The moon can be an ideal place for datacenters in the distance future: easy cooling, loads of power, but still very expensive.
Startup Plans Nuclear-Powered Data Centers on the Moon : Read more
Tom, just read your article. Somewhat mystified regarding the meteor danger. Here are the numbers..
(I am the CEO of Skycorp by the way, the ones building the payload for Lonestar).
Surface area of the Moon. = 38 million square kilometers.
Area of the lander 25 square meters....
Assume (which is not correct, but it is a simplification) that the distribution of material is uniform..
1.4 tons (I assume here imperial tons is what was recorded, but lets use metric tons to make it easier) = 1400 kilograms or 1,400,000 grams
1,400,000 grams over 38,000,000 square km is about 0.037 grams per square km.
So, lets look in square meters...
1,400,000 grams over 3.8 x 10^ 13 square meters = 368 micrograms per square meter per year.....
now obviously there is a distribution curve for sizes, but it can easily be seen that on human time scales in tech (decades) that this is not an issue....
As for the rest of the comments, there is a lot of misunderstanding about the environment of the Moon. Lets deal with them (and yes I am a subject matter expert in this area for NASA and DoD...
1. power....
In the lunar polar regions there are the areas of almost eternal sunlight as the Moon's tilt relative to the sun is only ~3 degrees and with the topography of the Moon, there are many areas that have sunlight almost continuously, and with a solar array on even a modest (10 meters) it is about 98%. Thus a solar array on the Moon with a fuel cell for the shadowed periods would work, up to the lower megawatt levels easily. For higher power, you would want nuclear, but that is a ways off.
2. Cooling...
The majority of cooling on the Moon is radiative (the person above mistook convection for radiation) toward the 4 degrees kelvin deep space heat sink. Then it is just surface area ratio. The same heat pipe technology used to cool hot CPU's works great on the Moon. On the Earth it relies on convection but just convert that to surface area and its good.
3. Other "events"....
One person above talked about burying the data center. You would certainly do that long term and one meter of lunar regolith equals the radiation protection of the earth's atmosphere. The hardware that we are flying for Lonestar is currently on the International Space Station and has been operating for well over a month, with a six-9 month mission life for its qualification. We are running Yocto Linux on a quad RISC-V cpu and all is well.

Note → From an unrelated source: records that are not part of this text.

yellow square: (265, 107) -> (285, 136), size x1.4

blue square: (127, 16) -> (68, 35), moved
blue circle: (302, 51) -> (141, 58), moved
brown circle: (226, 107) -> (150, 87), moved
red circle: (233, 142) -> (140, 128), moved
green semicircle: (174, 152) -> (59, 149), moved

Events that you have here on the Earth but not on the Moon.
1. Earthquakes...
Vantage data centers are within there blocks of our offices here in silicon valley. A nice mag 7.3 earthquake would take those data centers out, and we are overdue for one.
2. Carrington Events....
This, if it happened today, would instantly transform much of our civilization back to the 18th century. At least the data would still be there on the Moon as a Carrington event does its electrical thing due to the coupling between the ionosphere and the Earth with the atmosphere as the dielectric. Not fun. In 1989 one took out the Canadian power grid, and if the one in 1859 happened today, buy buy Tomes Hardware page (and most everything else not shielded).
3. War
Ever hear of EMP? Much like a Carrington event, but on a smaller scale. The Norks are just itching to do this and not only would it take out all satellites in Low Earth Orbit (This happened in 1964 accidentally), it would take out large sections of our national grid, and all those data centers underneath. Never discount what Vlad the bad might do either....
4. Hacks
Much easier to deal with, but that is between us and our customers.....
Think Class V data centers. Yes, I know they don't exist today, but they will...
All in all this is a proof of concept mission that will be followed by more ambitious efforts.
Just remember friends and neighbors in a few years Elon Musk will be able to put 100 tons on the Moon for less than $100m dollars...
that will change the world.
I will answer any reasonable questions on this mission for those interested.